> What is being asked: In the entries below, find the line with "возникновении поломки можно подумать о" and the line with "得飞速发展的三五，互联网技术人次不断出现，中国红客". Reproduce those two lines and every line between them exactly, and nothing more.

───── Dataset records ─────

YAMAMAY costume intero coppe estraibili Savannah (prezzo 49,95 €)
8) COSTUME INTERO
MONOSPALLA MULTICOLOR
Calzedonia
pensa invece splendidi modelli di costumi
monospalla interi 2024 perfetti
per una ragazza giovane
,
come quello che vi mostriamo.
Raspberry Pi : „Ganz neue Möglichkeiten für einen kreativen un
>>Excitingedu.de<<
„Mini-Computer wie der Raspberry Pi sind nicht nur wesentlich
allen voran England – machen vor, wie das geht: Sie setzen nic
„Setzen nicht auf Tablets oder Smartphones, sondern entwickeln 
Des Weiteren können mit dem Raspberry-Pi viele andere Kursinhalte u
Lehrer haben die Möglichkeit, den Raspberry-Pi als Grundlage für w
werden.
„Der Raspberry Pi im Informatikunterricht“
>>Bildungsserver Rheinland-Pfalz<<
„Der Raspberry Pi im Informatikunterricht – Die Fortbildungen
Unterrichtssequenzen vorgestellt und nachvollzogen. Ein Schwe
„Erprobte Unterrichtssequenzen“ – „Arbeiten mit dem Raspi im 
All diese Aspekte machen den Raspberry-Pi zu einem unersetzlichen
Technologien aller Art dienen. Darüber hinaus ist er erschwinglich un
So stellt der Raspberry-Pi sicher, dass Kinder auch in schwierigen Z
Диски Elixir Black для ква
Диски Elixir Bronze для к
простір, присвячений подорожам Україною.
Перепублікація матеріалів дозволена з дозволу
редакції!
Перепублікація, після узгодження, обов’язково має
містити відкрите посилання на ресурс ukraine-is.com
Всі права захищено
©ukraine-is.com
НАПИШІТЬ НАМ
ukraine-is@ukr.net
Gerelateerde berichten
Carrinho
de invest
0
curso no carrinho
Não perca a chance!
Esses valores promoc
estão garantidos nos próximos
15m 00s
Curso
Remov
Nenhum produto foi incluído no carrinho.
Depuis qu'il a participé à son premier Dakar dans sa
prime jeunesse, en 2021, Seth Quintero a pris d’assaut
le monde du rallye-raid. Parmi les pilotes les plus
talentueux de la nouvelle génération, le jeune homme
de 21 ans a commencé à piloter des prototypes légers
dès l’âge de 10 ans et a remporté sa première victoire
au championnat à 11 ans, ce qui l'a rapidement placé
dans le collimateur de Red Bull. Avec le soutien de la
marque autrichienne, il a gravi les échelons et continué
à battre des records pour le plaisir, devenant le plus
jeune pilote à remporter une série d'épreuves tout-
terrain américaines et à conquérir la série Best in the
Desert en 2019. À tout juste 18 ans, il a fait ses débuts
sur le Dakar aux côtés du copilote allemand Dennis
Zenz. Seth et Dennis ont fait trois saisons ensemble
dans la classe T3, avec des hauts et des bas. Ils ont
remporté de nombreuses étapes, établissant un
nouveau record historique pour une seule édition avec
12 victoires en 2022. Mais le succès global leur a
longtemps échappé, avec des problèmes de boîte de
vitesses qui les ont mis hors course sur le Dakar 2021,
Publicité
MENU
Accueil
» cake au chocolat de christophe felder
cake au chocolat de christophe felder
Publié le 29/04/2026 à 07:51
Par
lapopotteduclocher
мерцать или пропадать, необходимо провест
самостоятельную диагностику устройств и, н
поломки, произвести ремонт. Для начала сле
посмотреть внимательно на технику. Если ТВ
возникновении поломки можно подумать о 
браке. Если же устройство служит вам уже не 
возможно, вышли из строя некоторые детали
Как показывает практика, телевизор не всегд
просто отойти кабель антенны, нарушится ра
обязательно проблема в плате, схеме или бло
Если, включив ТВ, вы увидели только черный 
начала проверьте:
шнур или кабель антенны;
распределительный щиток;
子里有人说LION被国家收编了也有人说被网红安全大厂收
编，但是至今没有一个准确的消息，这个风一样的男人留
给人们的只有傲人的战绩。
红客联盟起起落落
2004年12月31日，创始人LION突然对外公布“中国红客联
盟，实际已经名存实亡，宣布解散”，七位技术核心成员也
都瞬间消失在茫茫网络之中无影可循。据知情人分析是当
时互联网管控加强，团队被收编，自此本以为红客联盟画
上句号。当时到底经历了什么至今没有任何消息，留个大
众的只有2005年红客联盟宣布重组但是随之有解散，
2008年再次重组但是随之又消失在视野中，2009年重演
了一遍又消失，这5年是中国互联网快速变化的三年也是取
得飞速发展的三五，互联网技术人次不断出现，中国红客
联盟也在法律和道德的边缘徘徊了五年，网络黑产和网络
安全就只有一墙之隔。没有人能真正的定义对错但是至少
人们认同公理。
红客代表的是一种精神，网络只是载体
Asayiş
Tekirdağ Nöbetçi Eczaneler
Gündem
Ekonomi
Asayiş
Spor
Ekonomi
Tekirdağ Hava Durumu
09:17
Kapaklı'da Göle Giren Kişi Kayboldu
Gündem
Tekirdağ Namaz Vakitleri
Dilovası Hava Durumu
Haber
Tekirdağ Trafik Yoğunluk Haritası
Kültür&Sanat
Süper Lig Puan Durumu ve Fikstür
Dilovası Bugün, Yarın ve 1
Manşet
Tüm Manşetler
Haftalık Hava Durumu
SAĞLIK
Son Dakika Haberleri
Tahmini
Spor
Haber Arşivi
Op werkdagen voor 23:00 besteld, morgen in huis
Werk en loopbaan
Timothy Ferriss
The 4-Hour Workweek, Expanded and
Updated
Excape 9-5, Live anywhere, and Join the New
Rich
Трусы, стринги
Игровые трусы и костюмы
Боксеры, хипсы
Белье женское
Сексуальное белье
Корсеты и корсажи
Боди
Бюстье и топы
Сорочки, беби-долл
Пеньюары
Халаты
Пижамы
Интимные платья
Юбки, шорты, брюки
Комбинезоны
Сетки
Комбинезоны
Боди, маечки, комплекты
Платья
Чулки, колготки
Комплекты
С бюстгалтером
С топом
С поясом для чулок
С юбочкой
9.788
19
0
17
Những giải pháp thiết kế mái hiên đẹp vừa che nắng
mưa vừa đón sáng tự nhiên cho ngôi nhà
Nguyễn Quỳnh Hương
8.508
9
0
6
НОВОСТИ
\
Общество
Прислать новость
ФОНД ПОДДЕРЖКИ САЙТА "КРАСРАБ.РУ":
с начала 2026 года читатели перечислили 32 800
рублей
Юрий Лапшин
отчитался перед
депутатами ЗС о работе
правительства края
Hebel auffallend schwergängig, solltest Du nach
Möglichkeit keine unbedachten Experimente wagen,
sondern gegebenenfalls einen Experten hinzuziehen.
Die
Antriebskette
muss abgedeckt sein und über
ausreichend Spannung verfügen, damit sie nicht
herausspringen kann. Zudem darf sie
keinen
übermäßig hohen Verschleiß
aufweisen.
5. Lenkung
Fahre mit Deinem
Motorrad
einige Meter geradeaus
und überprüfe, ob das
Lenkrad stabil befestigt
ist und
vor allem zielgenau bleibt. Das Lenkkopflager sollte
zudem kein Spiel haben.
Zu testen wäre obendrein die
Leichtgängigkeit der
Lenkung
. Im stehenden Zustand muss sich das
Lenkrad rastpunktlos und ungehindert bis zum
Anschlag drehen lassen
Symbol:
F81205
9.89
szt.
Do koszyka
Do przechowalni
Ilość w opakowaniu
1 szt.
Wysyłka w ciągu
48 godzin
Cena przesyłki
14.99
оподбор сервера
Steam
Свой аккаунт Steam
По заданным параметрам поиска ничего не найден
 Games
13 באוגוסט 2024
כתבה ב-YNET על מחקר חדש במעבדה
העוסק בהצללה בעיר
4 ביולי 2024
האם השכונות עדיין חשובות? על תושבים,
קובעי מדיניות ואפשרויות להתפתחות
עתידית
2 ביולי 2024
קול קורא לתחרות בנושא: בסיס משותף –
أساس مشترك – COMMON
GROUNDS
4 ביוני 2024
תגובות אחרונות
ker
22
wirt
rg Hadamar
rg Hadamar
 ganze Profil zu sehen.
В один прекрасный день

─────

> Result of the task:
возникновении поломки можно подумать о 
браке. Если же устройство служит вам уже не 
возможно, вышли из строя некоторые детали
Как показывает практика, телевизор не всегд
просто отойти кабель антенны, нарушится ра
обязательно проблема в плате, схеме или бло
Если, включив ТВ, вы увидели только черный 
начала проверьте:
шнур или кабель антенны;
распределительный щиток;
子里有人说LION被国家收编了也有人说被网红安全大厂收
编，但是至今没有一个准确的消息，这个风一样的男人留
给人们的只有傲人的战绩。
红客联盟起起落落
2004年12月31日，创始人LION突然对外公布“中国红客联
盟，实际已经名存实亡，宣布解散”，七位技术核心成员也
都瞬间消失在茫茫网络之中无影可循。据知情人分析是当
时互联网管控加强，团队被收编，自此本以为红客联盟画
上句号。当时到底经历了什么至今没有任何消息，留个大
众的只有2005年红客联盟宣布重组但是随之有解散，
2008年再次重组但是随之又消失在视野中，2009年重演
了一遍又消失，这5年是中国互联网快速变化的三年也是取
得飞速发展的三五，互联网技术人次不断出现，中国红客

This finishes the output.